- Author(s): Daniel Lieske
- Website: wormworldsaga.com
- Launch date: 24 December 2010
- Genre(s): Fantasy

= The Wormworld Saga =

2010 fantasy webcomic

The Wormworld Saga is a webcomic and graphic novel series by German graphics artist Daniel Lieske. Styled after 1980s fantasy films and Studio Ghibli films, the first chapter of the webcomic was published on Christmas Eve 2010. The Wormworld Saga presents the story of Jonas, a child who makes his way through a magical portal and finds himself lost in a fantasy world. Lieske is supported largely through Kickstarter, and The Wormworld Saga has been translated and published in various countries.

==Synopsis==
The Worldworld Saga features the story of Jonas, a child who escapes into his vivid daydreams while reeling from the loss of his mother. After making his way through a magical portal inside his grandmother's strange painting, Jonas finds himself lost in a fantasy world, unable to return. Here, the child finds a giant dragon trapped inside of a mountain, and a mysterious Firelord who rises from the fires of Worm Mountain.

==Development==
Unlike most webcomics, Lieske releases The Wormworld Saga in large one-chapter chunks, finishing one to four chapters per year. Each chapter of The Wormworld Saga is presented as a continuous scroll, inspired by Scott McCloud's infinite canvas. The first chapter of Lieske's webcomic went live during Christmas 2010, and reached over a quarter-million views and translations into various languages within a month after launch. The Wormworld Saga is styled after 1980s fantasy films such as The Neverending Story and The Goonies, and is also strongly influenced by Studio Ghibli films like Princess Mononoke and Spirited Away. Lieske originally planned for the entire saga to be between 45 and 60 chapters.

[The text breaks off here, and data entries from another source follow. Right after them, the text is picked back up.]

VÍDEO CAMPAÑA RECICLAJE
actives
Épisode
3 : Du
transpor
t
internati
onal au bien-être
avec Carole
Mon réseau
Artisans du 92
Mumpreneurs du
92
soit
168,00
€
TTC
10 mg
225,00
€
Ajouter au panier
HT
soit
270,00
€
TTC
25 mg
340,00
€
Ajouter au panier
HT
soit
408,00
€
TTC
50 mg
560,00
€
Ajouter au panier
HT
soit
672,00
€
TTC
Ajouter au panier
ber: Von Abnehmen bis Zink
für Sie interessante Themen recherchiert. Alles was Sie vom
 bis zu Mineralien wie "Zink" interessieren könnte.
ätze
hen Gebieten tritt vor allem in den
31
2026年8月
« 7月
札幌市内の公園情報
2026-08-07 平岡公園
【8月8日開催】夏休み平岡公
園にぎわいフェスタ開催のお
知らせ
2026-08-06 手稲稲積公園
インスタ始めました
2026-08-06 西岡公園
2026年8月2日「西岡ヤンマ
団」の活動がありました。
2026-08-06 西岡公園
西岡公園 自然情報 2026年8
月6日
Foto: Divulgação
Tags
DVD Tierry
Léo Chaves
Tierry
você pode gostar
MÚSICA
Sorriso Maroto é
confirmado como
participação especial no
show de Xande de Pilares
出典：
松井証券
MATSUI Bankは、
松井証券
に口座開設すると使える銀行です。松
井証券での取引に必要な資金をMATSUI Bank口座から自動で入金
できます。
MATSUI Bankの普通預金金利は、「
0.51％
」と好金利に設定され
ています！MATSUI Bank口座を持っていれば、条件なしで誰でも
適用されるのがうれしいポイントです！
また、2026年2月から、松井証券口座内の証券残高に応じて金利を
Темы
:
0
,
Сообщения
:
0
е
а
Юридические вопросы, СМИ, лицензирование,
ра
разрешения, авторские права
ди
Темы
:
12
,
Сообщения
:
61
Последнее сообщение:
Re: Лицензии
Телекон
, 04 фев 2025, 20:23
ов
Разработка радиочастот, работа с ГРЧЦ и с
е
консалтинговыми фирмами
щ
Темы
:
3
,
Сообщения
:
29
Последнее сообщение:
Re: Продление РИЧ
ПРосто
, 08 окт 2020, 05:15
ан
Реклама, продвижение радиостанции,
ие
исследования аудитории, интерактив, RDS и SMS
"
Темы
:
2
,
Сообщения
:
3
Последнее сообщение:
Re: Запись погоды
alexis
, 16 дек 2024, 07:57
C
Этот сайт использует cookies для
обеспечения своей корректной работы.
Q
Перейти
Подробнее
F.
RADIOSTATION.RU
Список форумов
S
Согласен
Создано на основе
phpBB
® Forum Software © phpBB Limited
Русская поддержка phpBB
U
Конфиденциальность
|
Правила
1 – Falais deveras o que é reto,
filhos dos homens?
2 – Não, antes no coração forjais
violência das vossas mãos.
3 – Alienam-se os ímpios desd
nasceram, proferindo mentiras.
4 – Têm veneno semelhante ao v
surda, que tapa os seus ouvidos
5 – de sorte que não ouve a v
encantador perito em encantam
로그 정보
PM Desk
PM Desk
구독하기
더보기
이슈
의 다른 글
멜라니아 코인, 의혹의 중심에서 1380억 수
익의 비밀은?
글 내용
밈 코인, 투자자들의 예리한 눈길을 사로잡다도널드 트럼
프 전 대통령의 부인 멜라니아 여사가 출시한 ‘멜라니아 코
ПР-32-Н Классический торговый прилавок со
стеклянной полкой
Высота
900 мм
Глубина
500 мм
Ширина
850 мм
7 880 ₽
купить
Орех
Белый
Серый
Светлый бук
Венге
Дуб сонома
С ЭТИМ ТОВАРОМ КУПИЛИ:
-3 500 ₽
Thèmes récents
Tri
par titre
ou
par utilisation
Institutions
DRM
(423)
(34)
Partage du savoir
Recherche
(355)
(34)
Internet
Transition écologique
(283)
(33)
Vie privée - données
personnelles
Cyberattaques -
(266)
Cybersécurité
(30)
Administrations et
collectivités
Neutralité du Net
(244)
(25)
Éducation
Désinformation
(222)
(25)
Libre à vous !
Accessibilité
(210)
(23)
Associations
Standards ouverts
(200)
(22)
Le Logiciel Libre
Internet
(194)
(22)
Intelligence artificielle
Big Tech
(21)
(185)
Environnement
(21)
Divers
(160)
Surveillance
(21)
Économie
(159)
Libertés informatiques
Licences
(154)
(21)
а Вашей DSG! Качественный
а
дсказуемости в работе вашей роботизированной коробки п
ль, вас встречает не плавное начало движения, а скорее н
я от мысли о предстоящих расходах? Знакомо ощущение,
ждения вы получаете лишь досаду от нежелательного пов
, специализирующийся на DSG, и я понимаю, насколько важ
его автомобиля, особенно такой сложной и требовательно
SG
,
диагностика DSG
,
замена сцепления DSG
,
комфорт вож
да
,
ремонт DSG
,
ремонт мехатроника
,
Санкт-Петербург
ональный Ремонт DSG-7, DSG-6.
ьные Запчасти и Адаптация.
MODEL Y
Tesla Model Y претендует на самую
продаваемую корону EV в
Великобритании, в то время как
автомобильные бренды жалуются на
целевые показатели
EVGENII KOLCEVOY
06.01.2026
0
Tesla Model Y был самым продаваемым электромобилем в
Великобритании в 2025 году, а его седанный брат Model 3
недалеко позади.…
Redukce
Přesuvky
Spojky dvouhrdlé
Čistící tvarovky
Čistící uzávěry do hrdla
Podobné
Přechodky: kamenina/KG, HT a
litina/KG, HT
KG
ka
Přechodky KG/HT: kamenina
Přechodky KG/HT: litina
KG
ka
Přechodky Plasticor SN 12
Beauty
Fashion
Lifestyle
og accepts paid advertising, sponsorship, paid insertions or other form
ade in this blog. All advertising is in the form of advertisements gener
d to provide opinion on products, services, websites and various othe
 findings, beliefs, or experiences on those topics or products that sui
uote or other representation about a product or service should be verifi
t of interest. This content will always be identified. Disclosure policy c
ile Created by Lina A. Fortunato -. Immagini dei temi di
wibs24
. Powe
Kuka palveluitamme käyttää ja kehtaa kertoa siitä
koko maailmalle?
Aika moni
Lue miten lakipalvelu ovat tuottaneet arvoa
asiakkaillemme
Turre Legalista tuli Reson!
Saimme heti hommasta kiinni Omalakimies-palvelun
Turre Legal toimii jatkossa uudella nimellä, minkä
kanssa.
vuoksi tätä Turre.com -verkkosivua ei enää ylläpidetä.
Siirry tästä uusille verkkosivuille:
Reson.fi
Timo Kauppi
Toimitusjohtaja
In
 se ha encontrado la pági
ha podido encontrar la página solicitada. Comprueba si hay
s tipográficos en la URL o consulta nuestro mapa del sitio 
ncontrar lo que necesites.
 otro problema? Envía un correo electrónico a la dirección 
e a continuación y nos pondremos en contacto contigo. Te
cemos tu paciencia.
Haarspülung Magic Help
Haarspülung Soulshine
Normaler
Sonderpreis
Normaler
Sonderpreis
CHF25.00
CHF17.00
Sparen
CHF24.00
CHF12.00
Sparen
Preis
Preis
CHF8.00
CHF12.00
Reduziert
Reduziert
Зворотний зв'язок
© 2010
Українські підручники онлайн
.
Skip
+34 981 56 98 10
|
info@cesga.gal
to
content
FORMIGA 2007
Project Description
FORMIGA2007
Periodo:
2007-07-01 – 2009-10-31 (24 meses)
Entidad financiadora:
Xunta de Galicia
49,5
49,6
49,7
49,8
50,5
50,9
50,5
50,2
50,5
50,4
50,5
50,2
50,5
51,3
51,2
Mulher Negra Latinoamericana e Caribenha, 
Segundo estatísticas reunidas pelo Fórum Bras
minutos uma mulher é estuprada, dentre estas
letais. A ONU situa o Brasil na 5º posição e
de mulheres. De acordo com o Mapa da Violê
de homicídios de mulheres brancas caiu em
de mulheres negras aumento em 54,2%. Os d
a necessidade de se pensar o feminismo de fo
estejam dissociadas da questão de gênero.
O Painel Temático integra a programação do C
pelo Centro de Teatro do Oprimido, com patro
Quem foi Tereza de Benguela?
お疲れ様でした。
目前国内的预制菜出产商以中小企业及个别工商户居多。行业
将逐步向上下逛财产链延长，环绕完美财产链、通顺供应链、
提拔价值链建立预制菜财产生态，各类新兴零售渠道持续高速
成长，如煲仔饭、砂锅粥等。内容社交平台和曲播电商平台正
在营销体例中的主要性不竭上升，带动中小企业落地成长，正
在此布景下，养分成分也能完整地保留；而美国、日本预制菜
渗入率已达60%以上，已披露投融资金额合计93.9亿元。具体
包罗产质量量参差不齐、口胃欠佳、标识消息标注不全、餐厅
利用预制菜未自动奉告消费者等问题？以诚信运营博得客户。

In March 2011, Lieske launched a Kickstarter crowdfunding campaign to raise money for an iOS and Android app to showcases the artwork of the webcomic. Lieske posted chapters 3, 4, and 5 of The Wormworld Saga in 2012 and 2013 before being forced to put the project on hiatus and switch to freelance work. The revenue stream of the webcomic did not yield enough for Lieske to continue working on it until a French publisher picked up his book. Lieske released chapter 6 of The Wormworld Saga in August, 2014, and at this point the mobile app proved insufficient for Lieske's needs. Taking the app down, Lieske launched a Kickstarter campaign to fund the production of a first volume of The Wormworld Saga in print, containing chapters 1–3. This campaign reached more than triple its goal after 1071 backers pledged $44,089. This first volume contains chapters 1–3. A Kickstarter campaign for The Wormworld Saga Book Edition Volume 2 was launched on April 12, 2015. The campaign reached its goal of $18,000 on April 15, 2015. On May 12, 2015 the campaign ended successfully, after 940 backers pledged $46,049. This volume contains chapters 4–5.

In May 2018, Lion Forge Comics began publishing The Wormworld Saga in print in the United States.